Sustainable Design Program, U.S. Department of Veterans Affairs  

Updated: 
03-09-2017

Denver VA Medical Center, when completed, will be one of VA's most sustainable medical centers.
Photo Credit: Office of Construction & Facilities Management, U.S. Department of Veterans Affairs

General Information

Initiative Name: Sustainable Design Program, U.S. Department of Veterans Affairs
Primary Contact: Mr. James Symanski, Jr., P.E., CEM, LEED AP
Sustainable Design Program Manager
U.S. Department of Veterans Affairs
810 Vermont Avenue, NW (003C2B)
Washington, DC 20420
United States
202-632-5522
james.symanski@va.gov
http://www.cfm.va.gov/til/sustain.asp

Description

The U.S. Department of Veterans Affairs' (VA) Sustainable Design Program serves to support and encourage, the integration of sustainability into VA's design and construction programs. The Program achieves this through its Sustainable Design Manual, several master construction specification sections, participation in VA's design review program, and active involvement in the development of VA's design and construction standards.

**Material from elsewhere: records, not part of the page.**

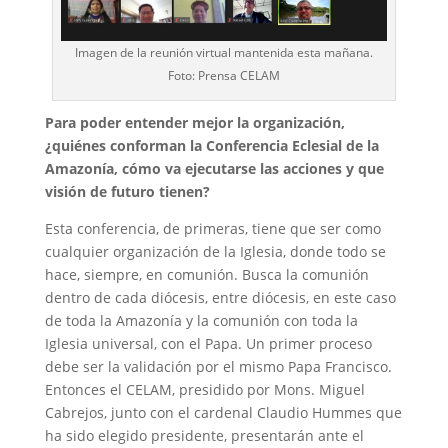
Imagen de la reunión virtual mantenida esta mañana.
Foto: Prensa CELAM
Para poder entender mejor la organización,
¿quiénes conforman la Conferencia Eclesial de la
Amazonía, cómo va ejecutarse las acciones y que
visión de futuro tienen?
Esta conferencia, de primeras, tiene que ser como
cualquier organización de la Iglesia, donde todo se
hace, siempre, en comunión. Busca la comunión
dentro de cada diócesis, entre diócesis, en este caso
de toda la Amazonía y la comunión con toda la
Iglesia universal, con el Papa. Un primer proceso
debe ser la validación por el mismo Papa Francisco.
Entonces el CELAM, presidido por Mons. Miguel
Cabrejos, junto con el cardenal Claudio Hummes que
ha sido elegido presidente, presentarán ante el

VA's focus on sustainable facility design and construction took hold in 2006 when VA became one of the original signatories of the Federal Leadership in High Performance and Sustainable Buildings Memorandum of Understanding. Since then, VA's Sustainable Design Program has helped to bring VA to the forefront of sustainable healthcare facility design, enabling VA to receive much recognition and numerous high-level awards for its efforts.

Initiative Type: Policy Programs

Sponsoring/Supporting Organizations: U.S. Department of Veterans Affairs, Office of Construction & Facilities Management

Geographic Reach: Nationwide

Initiative Start Date: 2006

Initiative End Date: Ongoing

Criteria Objectives

Sustainable: VA's Sustainable Design Program addresses many facets of sustainable facility design, including energy efficiency, water use reduction, occupant health, sustainable materials, environmental impacts, transportation, and more. This Whole Building Design Objective makes up the core of VA's Sustainable Design Program.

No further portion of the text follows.